The electrical wave propagation in the heart is another active research area where computer simulation plays a significant role. In the mathematical modeling approach, the governing equation of the electrical wave propagation is solved numerically to obtain the electrical potential distribution in the heart as a function of time. A limitation of this approach is that the computation time would be prohibitive for application in clinical settings. ML can be an alternative as the computation time is reduced significantly. Cantwell et al. [19] observed that the computation time for solving a two-dimensional diffusion equation can be reduced by a factor of 40 using a fully convolutional neural network even in the absence of a cellular electrophysiology model in the equation. We attempted to use ML techniques to obtain solutions to the two-dimensional diffusion equation with a cellular electrophysiology model. Fig. 4 shows the electrical wave propagation during 150 ms from an initial distribution of membrane potential. The results from the ML model are compared with those from the mathematical model solutions. The ML model used was an artificial neural network with three hidden layers. The number of nodes for each hidden layer was 64, 16, and 4. The simulation results from the mathematical modeling were used for the training data for the ML model. The input training data was the voltage at a node and the eight surrounding nodes at the previous time step, and the output training data was the voltage at the node at the current time step. A time step size of 0.5 ms was used for the ML model. The computation time for the ML model was reduced by a factor of thirty approximately compared to mathematical modeling. Another area of cardiac electrophysiology where ML is actively used is electrocardiogram (ECG) analysis. ECG morphology is automatically analyzed and classified into a specific type of arrhythmia. A review of various techniques and clinical implications can be found in [20].
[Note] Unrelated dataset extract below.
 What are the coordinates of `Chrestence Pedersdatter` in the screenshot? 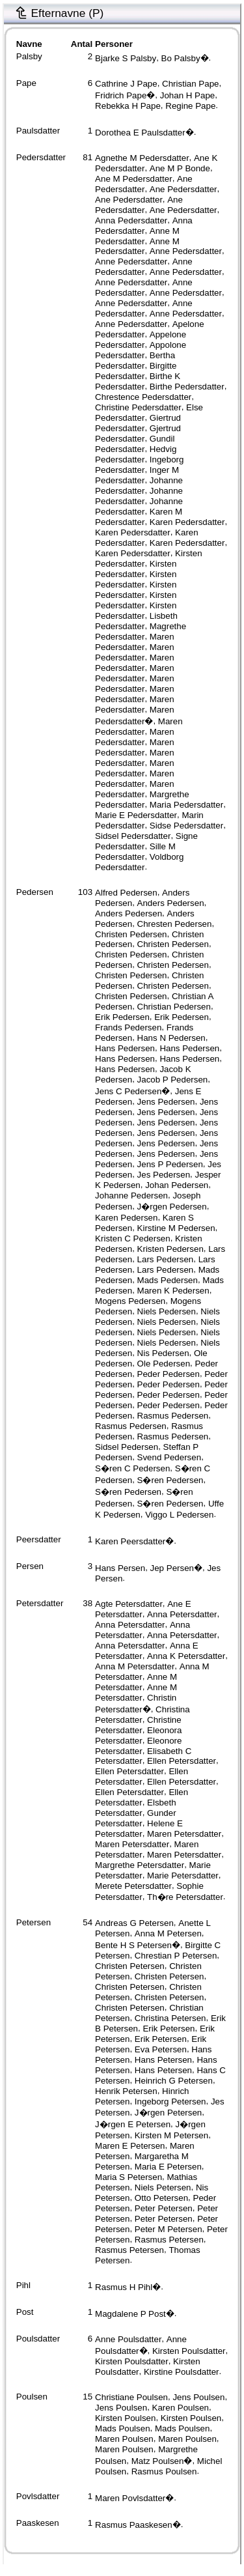 It's located at (143, 397).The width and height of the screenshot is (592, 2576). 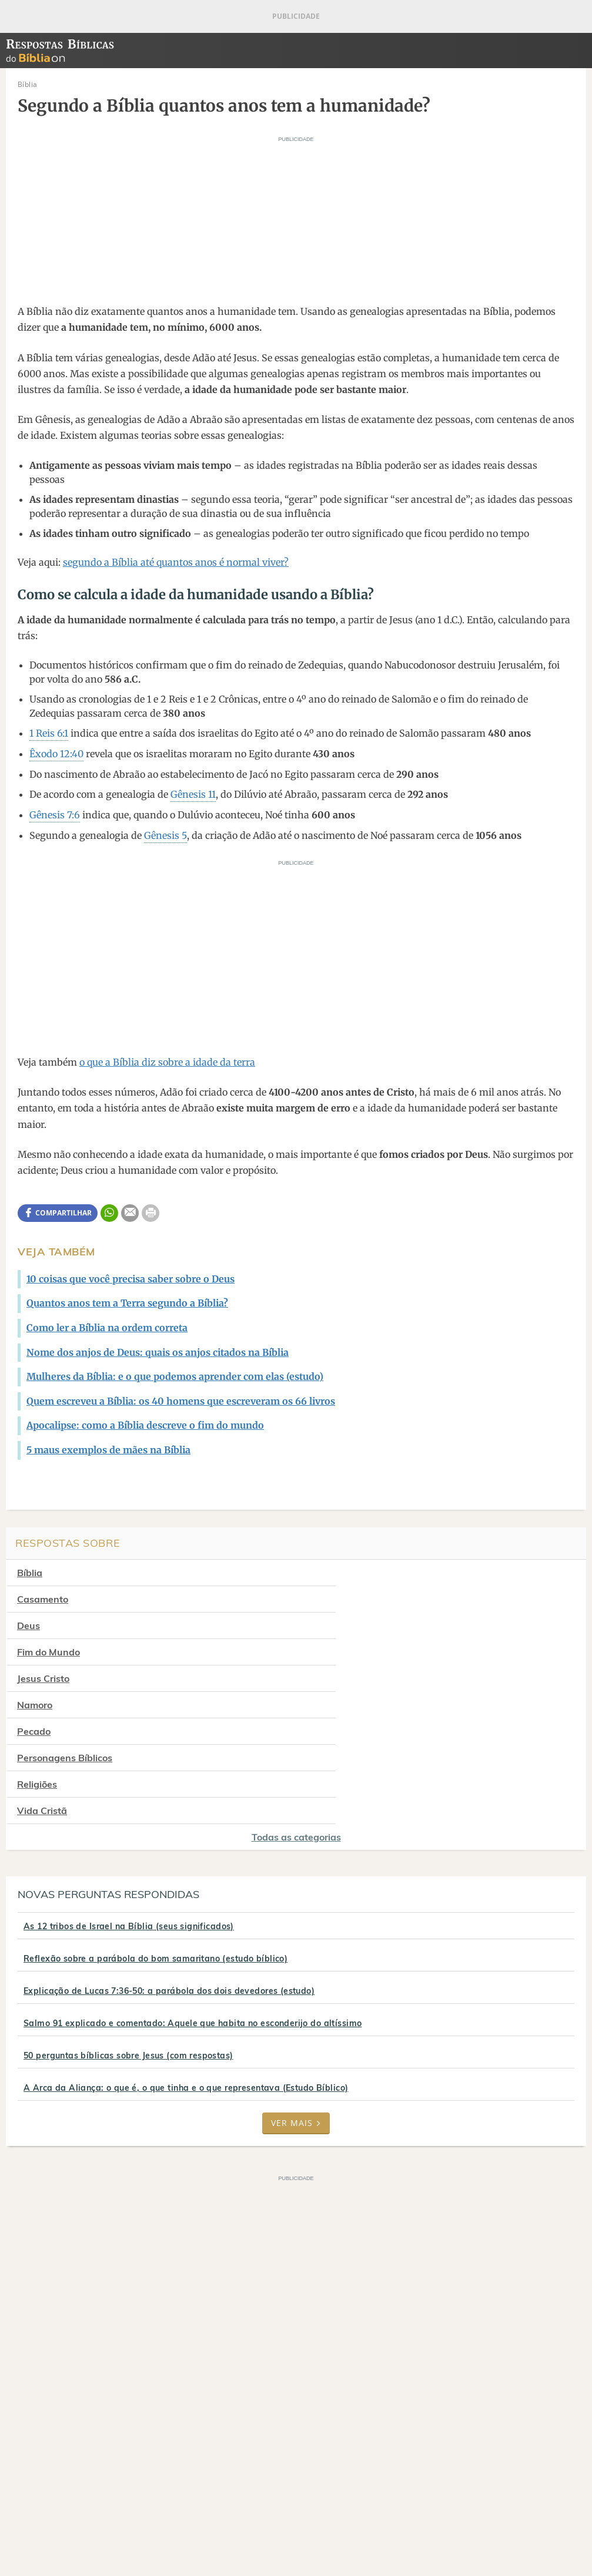 I want to click on Vida Cristã, so click(x=344, y=1678).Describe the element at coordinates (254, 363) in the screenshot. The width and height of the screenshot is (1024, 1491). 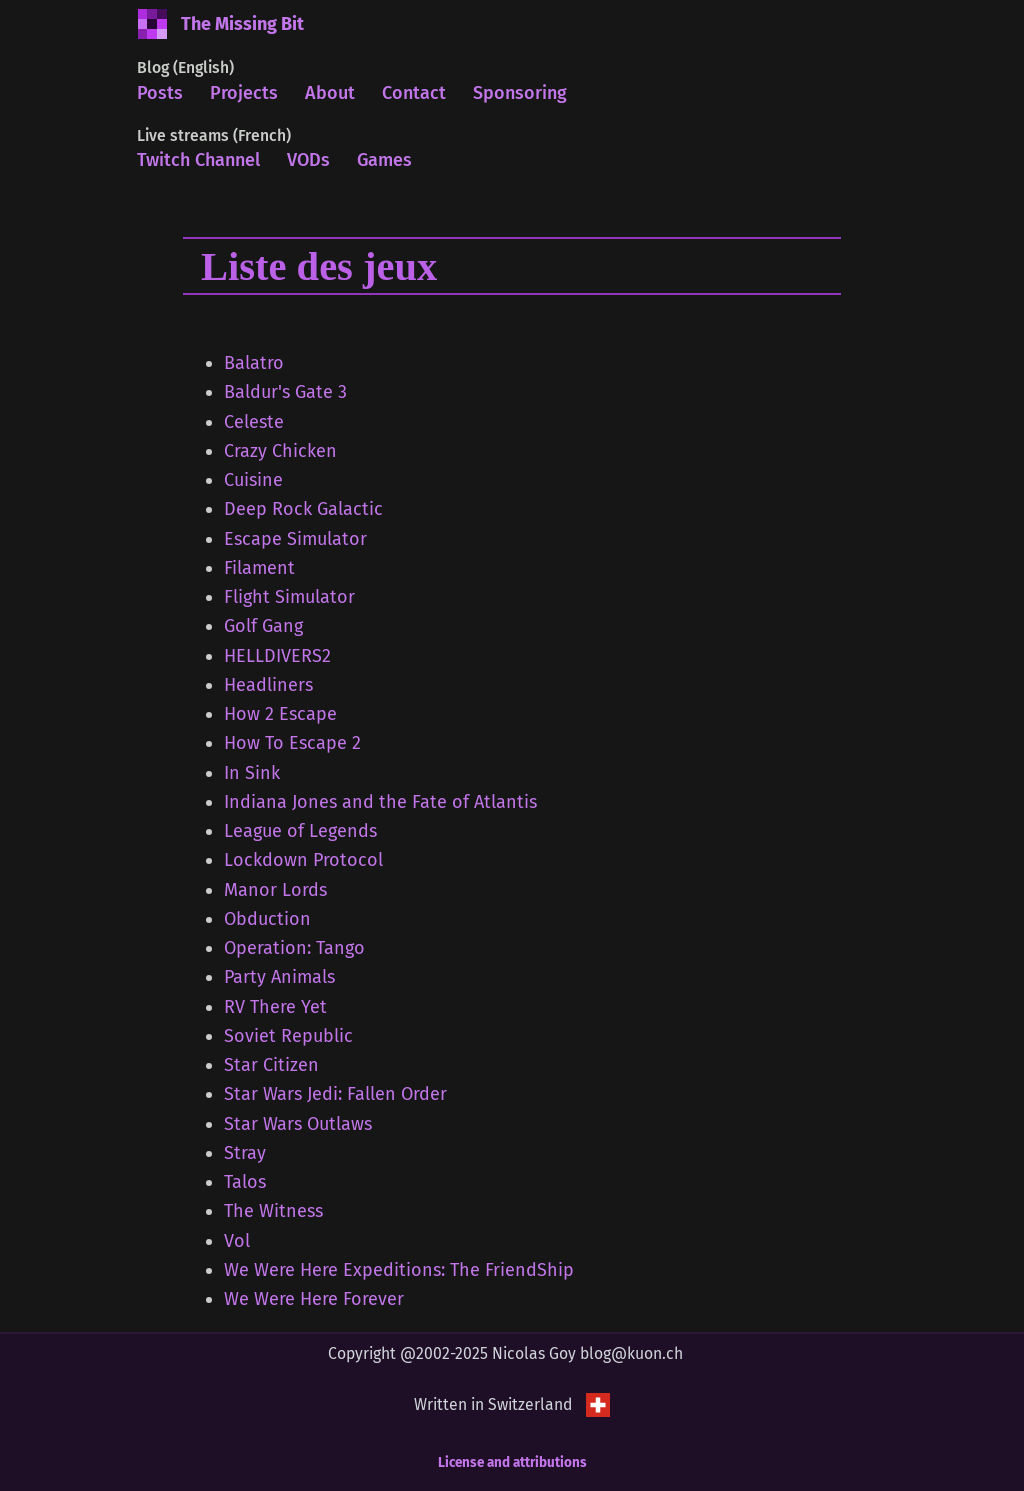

ML can be utilized in all stages of drug development from target validation to data analysis in clinical trials [21]. In particular, the effect of drugs on the prolongation of the QT interval in ECG is of interest as the QT interval prolongation is a risk factor for the Torsade de Pointes which can lead to a sudden cardiac death. Constructing a mathematical model of the heart and torso that provides ECG given the changes in ionic currents is one way of testing the effects of drugs on the QT interval. Leveraging ML can be a faster way to accomplish the same task. Costabal et al. [22] constructed an ML model for testing the effect of drugs on the QT interval (Fig. 5). They built a surrogate model for the QT interval using a Gaussian process regression combining information from the mathematical modeling. They performed a sensitivity analysis to determine the effect of each individual ionic current on the QT interval. A review of the applications of ML in drug development can be found in [21].